» **Data extracts**
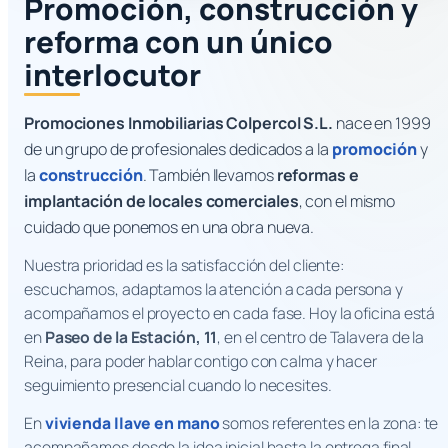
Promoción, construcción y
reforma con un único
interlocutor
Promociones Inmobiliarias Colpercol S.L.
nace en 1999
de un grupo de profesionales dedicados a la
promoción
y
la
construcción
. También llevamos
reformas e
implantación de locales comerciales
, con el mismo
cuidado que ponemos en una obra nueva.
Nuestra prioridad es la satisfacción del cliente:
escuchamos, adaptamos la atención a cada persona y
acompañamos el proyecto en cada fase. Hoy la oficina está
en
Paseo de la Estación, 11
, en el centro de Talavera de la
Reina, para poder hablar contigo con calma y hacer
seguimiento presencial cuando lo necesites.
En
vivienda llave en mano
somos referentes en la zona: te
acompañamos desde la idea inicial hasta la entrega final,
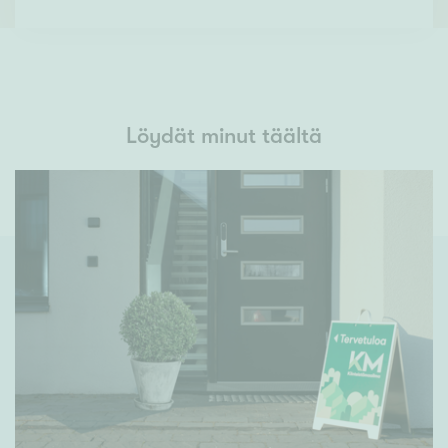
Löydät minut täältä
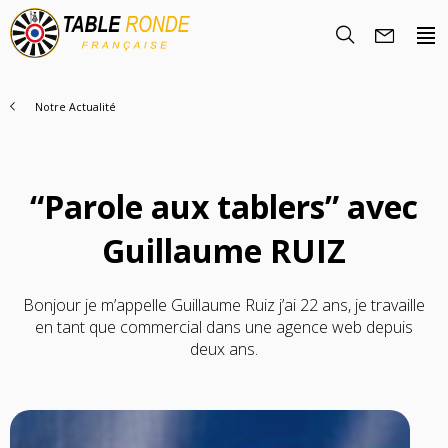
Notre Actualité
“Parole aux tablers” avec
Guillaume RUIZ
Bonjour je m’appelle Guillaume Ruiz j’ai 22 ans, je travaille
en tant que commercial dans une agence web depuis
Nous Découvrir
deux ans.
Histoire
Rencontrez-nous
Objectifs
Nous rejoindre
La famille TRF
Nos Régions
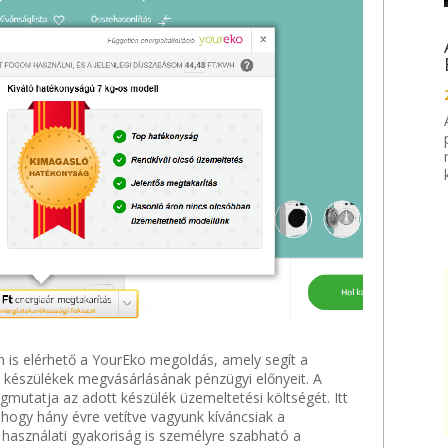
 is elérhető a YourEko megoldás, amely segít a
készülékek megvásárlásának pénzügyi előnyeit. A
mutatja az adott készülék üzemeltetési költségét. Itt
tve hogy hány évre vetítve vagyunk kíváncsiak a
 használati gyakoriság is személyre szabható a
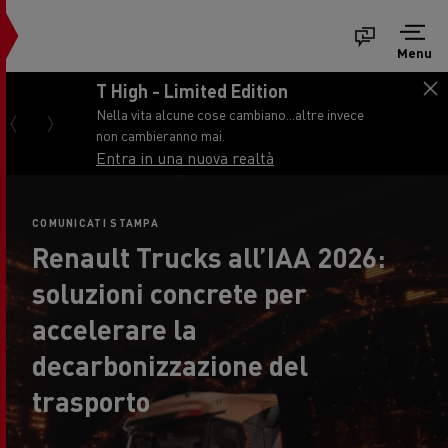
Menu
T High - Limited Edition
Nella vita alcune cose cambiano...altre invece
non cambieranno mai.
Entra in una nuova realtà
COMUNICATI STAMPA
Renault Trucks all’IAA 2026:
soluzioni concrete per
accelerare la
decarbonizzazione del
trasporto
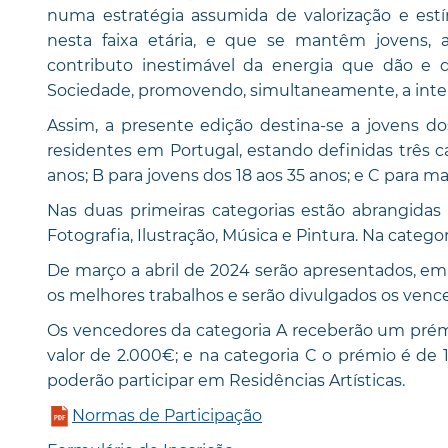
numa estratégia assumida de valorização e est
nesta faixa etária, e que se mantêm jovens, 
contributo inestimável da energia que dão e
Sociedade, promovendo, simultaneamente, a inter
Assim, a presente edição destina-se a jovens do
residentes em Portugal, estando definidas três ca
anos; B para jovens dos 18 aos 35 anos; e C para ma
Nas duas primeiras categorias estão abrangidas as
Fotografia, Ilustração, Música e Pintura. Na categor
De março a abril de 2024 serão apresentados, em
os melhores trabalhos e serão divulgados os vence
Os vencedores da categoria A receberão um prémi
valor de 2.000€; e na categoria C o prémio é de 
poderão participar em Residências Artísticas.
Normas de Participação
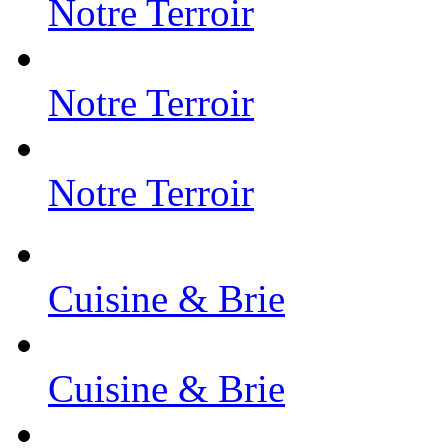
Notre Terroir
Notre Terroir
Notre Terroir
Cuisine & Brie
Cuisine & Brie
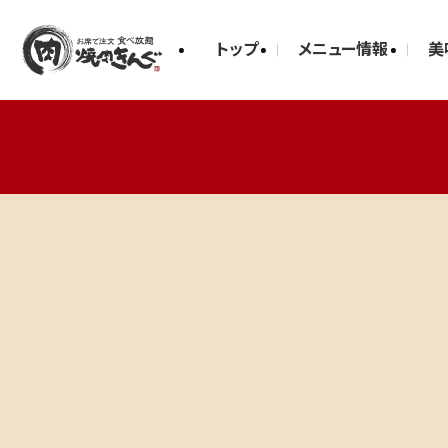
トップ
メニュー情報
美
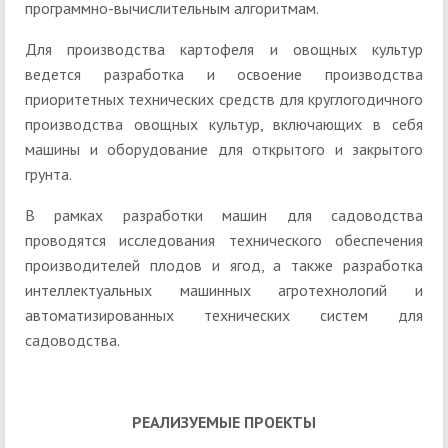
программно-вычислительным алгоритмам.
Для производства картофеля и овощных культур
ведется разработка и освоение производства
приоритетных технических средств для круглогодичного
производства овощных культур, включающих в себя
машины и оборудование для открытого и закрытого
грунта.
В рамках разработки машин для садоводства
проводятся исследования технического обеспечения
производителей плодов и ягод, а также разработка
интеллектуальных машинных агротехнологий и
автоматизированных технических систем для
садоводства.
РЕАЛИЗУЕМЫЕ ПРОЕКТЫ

» **Aim of the exercise**
Include both ends. Return the line holding "проводятся исследования технического" and all lines after it in the records above, exactly as written.

» **Output below**
проводятся исследования технического обеспечения
производителей плодов и ягод, а также разработка
интеллектуальных машинных агротехнологий и
автоматизированных технических систем для
садоводства.
РЕАЛИЗУЕМЫЕ ПРОЕКТЫ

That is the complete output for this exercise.